I'm implementing four algorithms that are completely identical except for what data structure they use — two use priority_queue, one uses stack, and the last uses queue. They're relatively long, so I'd like to have just one function template that accepts the container type as a template argument and then have each algorithm call that template with the appropriate argument, like so:
template <class Container>
void foo(/* args */)
{
Container dataStructure;
// Algorithm goes here
}
void queueBased(/* args */)
{
foo<queue<Item> >(/* args */);
}
void stackBased(/* args */)
{
foo<stack<Item> >(/* args */);
}
I've managed to do just this with the priority_queue- and stack-based implementations, but I can't do the same for the queue-based algorithm because it uses a different name to access the foremost element (front( ) instead of top( )). I know that I could specialize the template for this case, but then I'd have a big stretch of duplicated code (which is what I'm trying to avoid).

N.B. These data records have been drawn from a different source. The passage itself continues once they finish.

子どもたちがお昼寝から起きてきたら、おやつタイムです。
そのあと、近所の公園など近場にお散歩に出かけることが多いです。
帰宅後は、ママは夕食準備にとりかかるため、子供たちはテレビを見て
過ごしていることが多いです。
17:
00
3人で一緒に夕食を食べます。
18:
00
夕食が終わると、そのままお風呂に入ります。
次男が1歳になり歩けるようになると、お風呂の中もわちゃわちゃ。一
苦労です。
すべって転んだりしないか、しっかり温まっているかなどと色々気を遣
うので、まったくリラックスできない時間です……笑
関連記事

What's the best way to accomplish this? My first instinct was to create a wrapper class for queue that adds a top( ) operation equivalent to stack's, but I've been reading that subclassing STL classes is a no-no. How should I get this behavior, then?
You can write a non-member top function overloaded on the type of the container adapter:
template <typename T>
T& top(std::stack<T>& s) { return s.top(); }
template <typename T>
T& top(std::queue<T>& q) { return q.front(); }
// etc.
If you actually use a different sequence container with the container adapters (via their Sequence template parameter), you'll need to modify the overloads appropriately to handle that.
It might just be more straightforward to use a sequence container (e.g. std::vector) directly rather than using one of the sequence adapters.
You can use partial specialization to select the right method:
template<class Container>
struct foo_detail {
static typename Container::value_type& top(Container &c) { return c.top(); }
static typename Container::value_type const& top(Container const &c) { return c.top(); }
};
template<class T, class Underlying>
struct foo_detail<std::queue<T, Underlying> > {
typedef std::queue<T, Underlying> Container;
static typename Container::value_type& top(Container &c) { return c.front(); }
static typename Container::value_type const& top(Container const &c) { return c.front(); }
};
template<class Container>
void foo(/* args */)
{
Container dataStructure;
// Use foo_detail<Container>::top(dataStructure) instead of dataStructure.top().
// Yes, I know it's ugly. :(
}
You can create a wrapper around std::queue without using inheritance; in fact, inheritance would be the wrong tool here because you're trying to decorate a queue rather than refining or extending the queue. Here's one possible implementation:
template <typename QueueType>
class QueueWrapper {
public:
explicit QueueWrapper(const QueueType& q) : queue(q) {
// Handled in initializer list
}
typedef typename QueueType::value_type value_type;
value_type& top() {
return queue.front();
}
const value_type& top() const {
return queue.front();
}
void pop() {
queue.pop();
}
private:
QueueType queue;
};
Hope this helps!
queue, priority_queue and stack are all container adaptors; they are wrappers around an underlying container (by default, deque for queue and stack and vector for priority_queue).
Since vector, deque and list (the "real" container classes) share most of their methods, you could cut the middle man and use those classes instead.
And keep in mind that public inheritance is not a good idea for STL containers; private inheritance is okay (and probably what you want).
front() and top() are specific to certain types of containers, but all STL containers support *begin().